CLOUDS MOVING IN: Clouds have been increasing across Alabama today ahead of a weather system west of the state; temperatures are mostly in the 40s over north Alabama, with 50s to the south. Clouds will continue to thicken tonight, and some rain could reach west Alabama by Thursday morning.
RAIN RETURNS: Thursday will be a cool, wet day across Alabama with periods of rain likely. The rain will be most widespread Thursday afternoon and night; temperatures will hold in the 40s, so there won’t be any severe thunderstorm worries — maybe some scattered thunder for the southern half of the state, where there will be a touch of surface-based instability. Rain amounts between one-half and 1 inch are likely.
The latest model data shows rain moving out of the state very early in the day Friday; most of the day will be dry, but clouds will linger. The high Friday afternoon will be in the low to mid 50s.
THE ALABAMA WEEKEND: The weekend looks cool and dry with partly sunny days and fair nights. Highs will be in the mid 50s Saturday and Sunday, with early morning lows in the low to mid 30s.

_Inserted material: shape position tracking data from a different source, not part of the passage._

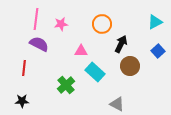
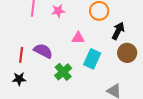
purple semicircle: (39, 44) -> (43, 51), moved
cyan rectangle: (95, 72) -> (92, 59), turned 72
black star: (22, 101) -> (19, 79), moved

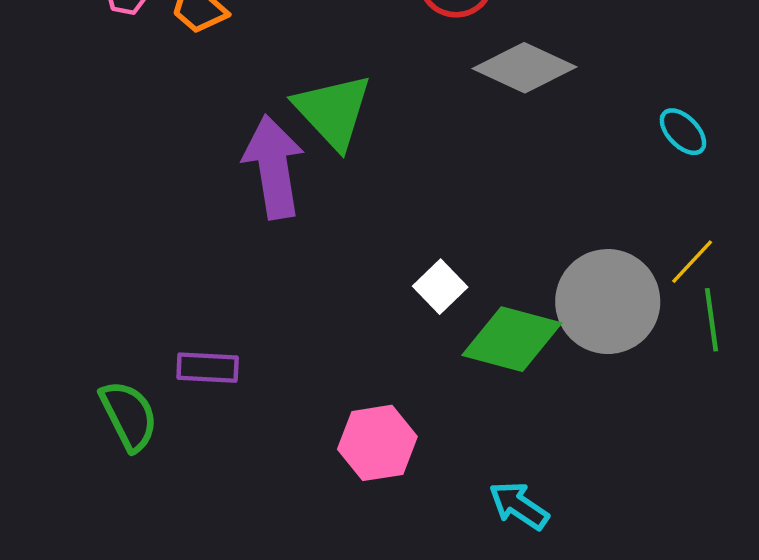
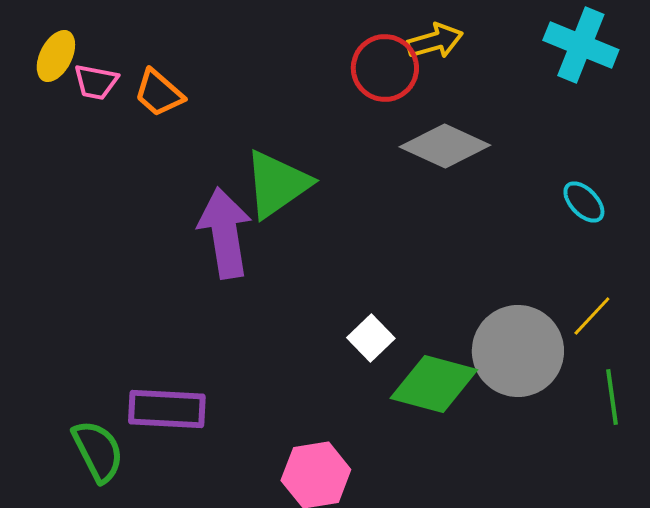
green triangle: (333, 111) -> (277, 184), turned 38
green line: (711, 320) -> (612, 397), moved
purple rectangle: (208, 368) -> (167, 409), size x1.4

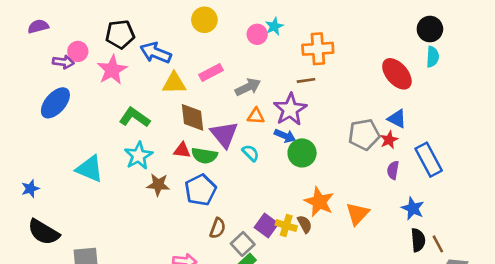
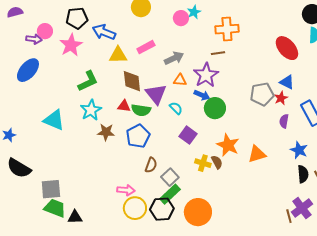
green L-shape: (135, 117) -> (88, 81), turned 120
orange triangle: (357, 214) -> (257, 154), turned 30
purple square: (266, 226) -> (188, 135), moved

NEXT WEEK: Clouds will increase Tuesday, and the next rain event comes Tuesday night into Wednesday. Then, we trend drier toward the end of the week. Temperatures will be close to seasonal averages for late January with highs mostly in the upper 50s, although we could see low 60s a day or two.
THIS MORNING: Here are lows this morning across Alabama with our team of Skywatchers:
- Heflin — 18
- Weaver — 19
- Cottondale — 19
- Carbon Hill — 20
- Hueytown — 20
- Millport — 20
- Alexander City — 21
- Arley — 22
- Coker — 22
- Remlap — 23
- Jemison — 24
ON THIS DATE IN 1904: An estimated EF-4 tornado leveled the northern part of Moundville just after midnight, killing 37 people. The tornado reportedly had a phosphorescent glow. An engineer on a northbound Great Southern train saw the destruction right after it occurred, and backed his train 12 miles in reverse to the town of Akron, where he sent a telegram for help. An infant was snatched from its crib in the lower part of town and hurled through the air. It was airborne as it passed over the demolished stores and was deposited uninjured in an old cotton field more than 100 yards away. Everything in the tornado path was swept aside, including heavily laden freight cars standing on the tracks. The tornado sucked heavy timbers from the rain cars and scattered them nearby.